Abstract Data Interface

Both DT and DB classes are derived from a common abstract base class, which defines a handful of important interface functions.

class larch.core.Fountain

This object represents a source of data. It is an abstract base class from which both the DT and DB classes are derived.

alternative_names()

A vector of the alternative names used by this Fountain.

alternative_codes()

A vector of the alternative codes (64 bit integers) used by this Fountain.

alternative_name()

Given an alternative code, return the name.

alternative_code()

Given an alternative name, return the code.

array_idco(*vars, dtype='float64')

Extract an array of idco Format data from the underlying data source. The vars arguments define what data columns to extract, although the exact format and implementation is left to the base class.

array_idca(*vars, dtype='float64')

Extract an array of idca Format data from the underlying data source. The vars arguments define what data columns to extract, although the exact format and implementation is left to the base class.

check_co(column)

Validate whether column is a legitimate input for Fountain.array_idco().

check_ca(column)

Validate whether column is a legitimate input for Fountain.array_idca().

variables_co()

Return a list of the natural columns of idco Format data available.

variables_ca()

Return a list of the natural columns of idca Format data available.

export_all(*arg, **kwarg)

Export all data (idca and idco) to one big idco format csv file.

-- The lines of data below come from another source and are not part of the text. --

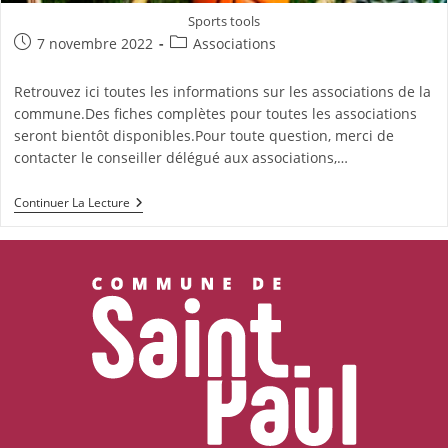
Sports tools
Publication
Post
7 novembre 2022
Associations
publiée :
category:
Retrouvez ici toutes les informations sur les associations de la
commune.Des fiches complètes pour toutes les associations
seront bientôt disponibles.Pour toute question, merci de
contacter le conseiller délégué aux associations,…
Les
Continuer La Lecture
Associations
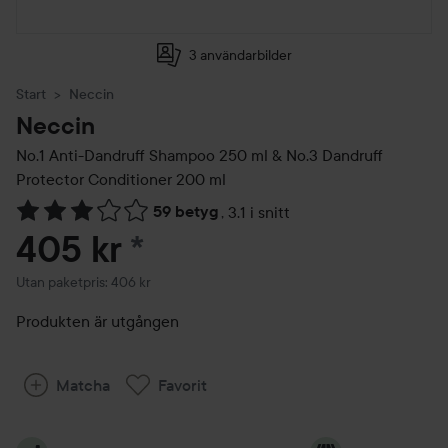
3 användarbilder
Start
Neccin
Neccin
No.1 Anti-Dandruff Shampoo 250 ml & No.3 Dandruff
Protector Conditioner 200 ml
59 betyg
,
3.1 i snitt
Hoppa till Betyg & kommentarer
405 kr
*
Utan paketpris: 406 kr
Produkten är utgången
Matcha
Favorit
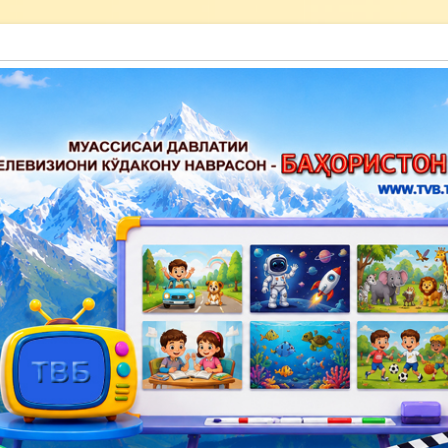
акону наврасон — Баҳористон»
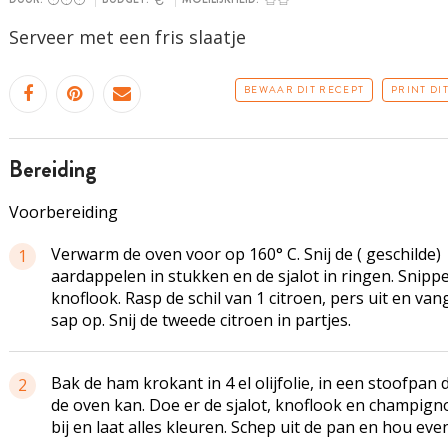
Serveer met een fris slaatje
BEWAAR DIT RECEPT
PRINT DI
bereiding
Voorbereiding
Verwarm de oven voor op 160° C. Snij de ( geschilde)
1
aardappelen in stukken en de sjalot in ringen. Snipp
knoflook. Rasp de schil van 1 citroen, pers uit en van
sap op. Snij de tweede citroen in partjes.
Bak de ham krokant in 4 el olijfolie, in een stoofpan d
2
de oven kan. Doe er de sjalot, knoflook en champign
bij en laat alles kleuren. Schep uit de pan en hou even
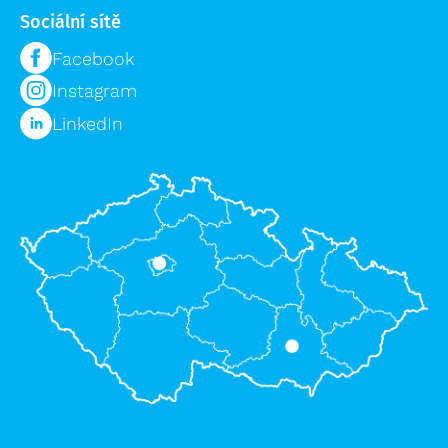
Sociální sítě
Facebook
Instagram
LinkedIn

This method takes the dataframe from dataframe_all() and writes it out to a csv file. All arguments are passed through to pandas.DataFrame.to_csv(). No effort is made to prevent duplication of data in this export (e.g. if there are idco variables stacked to make a single idca variable, these will appear in the output twice).

dataframe_all()

Load all data (idca and idco) to one big idco format pandas.DataFrame.

No effort is made to prevent duplication of data in this DataFrame. (e.g. if there are idco variables stacked to make a single idca variable, these will appear in the output twice). If there is a lot of data, this DataFrame could be very large.

dataframe_idco(*vars, **kwargs)

Load a selection of idco Format data into a pandas.DataFrame.

This function passes all parameters through to Fountain.array_idco().

dataframe_idca(*vars, wide=False, **kwargs)

Load a selection of idca Format data into a pandas.DataFrame.

Parameters:wide (bool) – If True (defaults False), the resulting data array will be pivoted to be idco Format, with one row per case and a hierarchical columns definition.

This function passes all other parameters through to Fountain.array_idca().